I thought it would slowly fade away because it’s not like Muslim women just started covering up. I’m pretty sure they were wearing those things even before 9/11 and all they got in return were double takes and stares. But no, they’re still at it.

Meanwhile, lots of Muslim women went, “Thanks but we’ll drop you a note when we need you to talk for us because right now all you’re doing is creeping us out.” Turns out a lot of these women really like wearing the hijab/niqab to various degrees and saw it as their ethnic wear. Then a bunch of other Muslim women spoke up and said, “Hold on! We never signed on to this! Doesn’t our opinion count?”

So then everybody went back to the drawing table and it was finally decided that it was terrible that some countries (*cough*Saudi Arabia*cough*) control what women wear but if the women themselves want to wear it, then that’s because they’re brainwashed victims but hey! at least we told them so now it’s on their own head and let’s get real here for a second, is Saudi Arabia really going to pay attention to what the rest of the world thinks about how they treat their women? Ha! So enjoy snorkeling in a hijab, ladies! We hear the sea around your country is awesome. The Israeli end of it anyway.

***

My last year of high school, right before the Board exams, my friends and I were casually sauntering past the library on our way to catching the mid-morning bus home. Seniors were invited to come in a for a couple of hours each morning and put in some extra practice under the concerned teacher’s supervision if they felt they needed it and a bunch of us thought it was an excellent idea: we’d study in the morning, hitch a ride back to town, get something to eat at our favorite hangout before going home to study some more. Teen life in a small town where everybody knew who you were and what you were supposed to be doing was always a matter of extreme forward planning.
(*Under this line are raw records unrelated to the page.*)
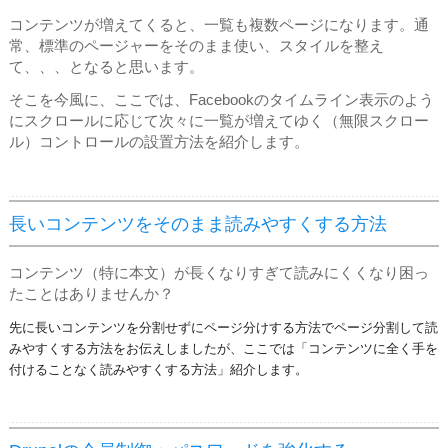
コンテンツが増えてくると、一覧も複数ページになります。通
常、標準のページャーをそのまま使い、スタイルを整え
て、、、となると思います。
そこを今風に、ここでは、Facebookのタイムライン表示のよう
にスクロールに応じて次々に一覧が増えてゆく（無限スクロー
ル）コントロールの設置方法を紹介します。
長いコンテンツをそのまま読みやすくする方法
コンテンツ（特に本文）が長くなりすぎて読みにくくなり困っ
たことはありませんか？
先に長いコンテンツを分割せずにページ分けする方法でページ分割して読
みやすくする方法をお伝えしましたが、ここでは「コンテンツに全く手を
付けることなく読みやすくする方法」紹介します。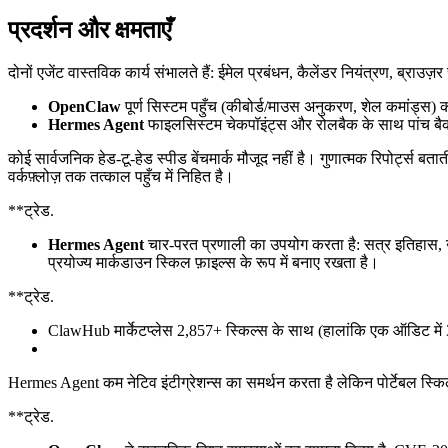
प्रदर्शन और क्षमताएँ
दोनों एजेंट वास्तविक कार्य संभालते हैं: ईमेल प्रबंधन, कैलेंडर नियंत्रण, ब्र
OpenClaw
पूर्ण सिस्टम पहुँच (कीबोर्ड/माउस अनुकरण, शेल कमांड्स) क
Hermes Agent
फाइलसिस्टम चेकपॉइंट्स और रोलबैक के साथ पांच बैकए
कोई सार्वजनिक हेड-टू-हेड स्पीड बेंचमार्क मौजूद नहीं है। गुणात्मक रिपोर्ट्स बत
वर्कफ़्लोज़ तक तत्काल पहुँच में निहित है।
**ट्रेड.
Hermes Agent
चार-परत प्रणाली का उपयोग करता है: सत्र इतिहास, 
प्रयोज्य मार्कडाउन स्किल फ़ाइल्स के रूप में बनाए रखता है।
**ट्रेड.
ClawHub मार्केटप्लेस 2,857+ स्किल्स के साथ (हालांकि एक ऑडिट में 341 द
Hermes Agent कम नेटिव इंटीग्रेशन्स का समर्थन करता है लेकिन पोर्टेबल 
**ट्रेड.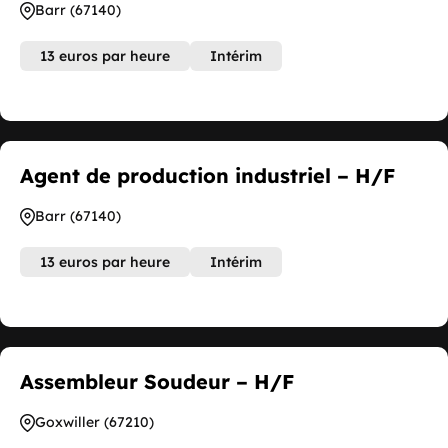
Barr (67140)
13 euros par heure
Intérim
Agent de production industriel – H/F
Barr (67140)
13 euros par heure
Intérim
Assembleur Soudeur – H/F
Goxwiller (67210)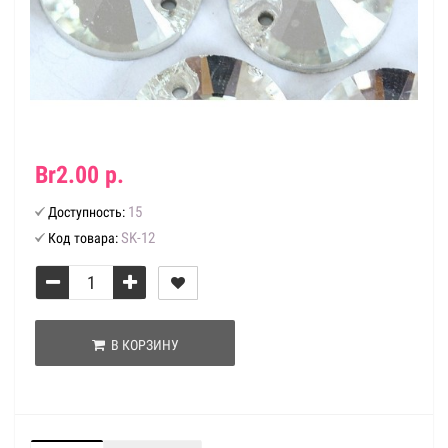
Br2.00 р.
15
Доступность:
SK-12
Код товара:
В КОРЗИНУ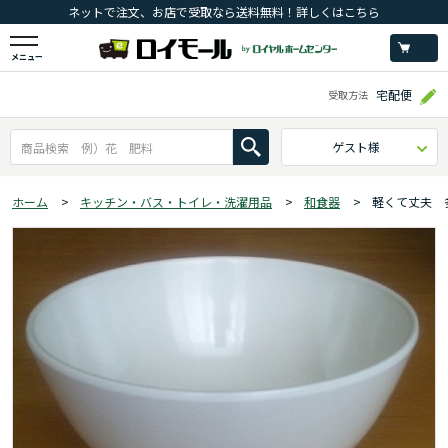
ネットで注文、お店で受取なら送料無料！詳しくはこちら
メニュー
宅配便
受取方法
ゲスト様
ホーム
>
キッチン・バス・トイレ・洗濯用品
>
和食器
>
軽くて丈夫 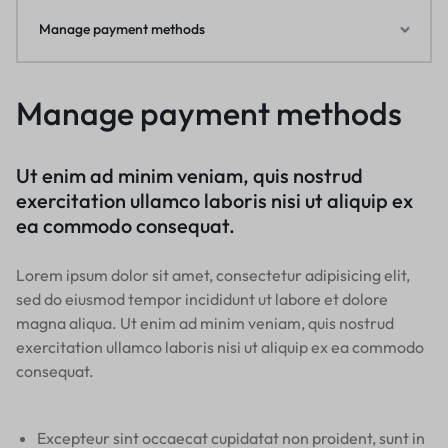
Manage payment methods
Manage payment methods
Ut enim ad minim veniam, quis nostrud
exercitation ullamco laboris nisi ut aliquip ex
ea commodo consequat.
Lorem ipsum dolor sit amet, consectetur adipisicing elit,
sed do eiusmod tempor incididunt ut labore et dolore
magna aliqua. Ut enim ad minim veniam, quis nostrud
exercitation ullamco laboris nisi ut aliquip ex ea commodo
consequat.
Excepteur sint occaecat cupidatat non proident, sunt in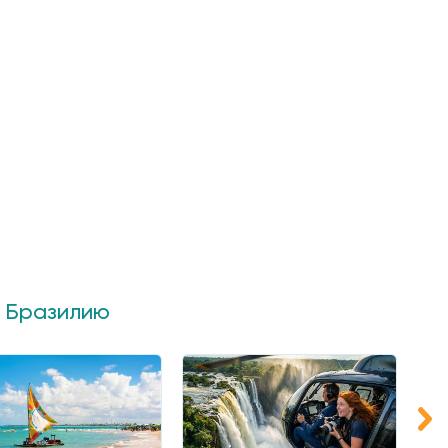
в Бразилию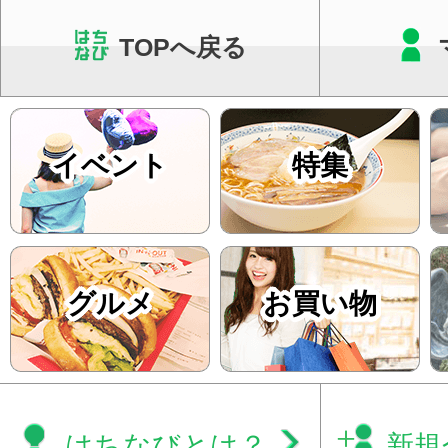
TOPへ戻る
イベント
特集
グルメ
お買い物
はちなびとは？
新規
We didn’t have to dress in uniform and could pretty much do whatever we liked in school as long as we didn’t disturb the rest of the students, which was fine by us. It was like having a picnic every day and we thought it was a great way to end our school life.

So on this particular day, we’d just wrapped up and were about to go find the school bus when we heard the librarian screech: “There she is!”

We turned around and there she was, finger pointed dramatically and accusingly at… me. What had I done?

“Look at her clothes!” she screamed as though I was poking holes in her eyes.

I looked down. I was wearing my baggiest jeans, the ones that had never fit me properly but I loved to wear because it was so comfy. You could just see its shapeless legs peeping out from under my tent-like pink t-shirt, the one so large, its shoulder seams hit halfway down to my elbow. Not that this gave me a cleavage of any kind, mind you: like all Indian t-shirts sold within the country, it had a round neck that was so tiny, it would have strangled a person of the right size.

So I stood there in my hobo outfit, wearing flat ballet slippers, and completing the look with greasy hair, thick spectacles and a mouth full of steel and rubber. Damn, I thought. I should have listened to my mom when she told me I looked like a bum.

“What are you wearing, Amrita?” asked Miss X, the teacher we’d come to meet this morning, the one the librarian had apparently been complaining to.

“Uh, jeans and a t-shirt?” I said, hoping for the best.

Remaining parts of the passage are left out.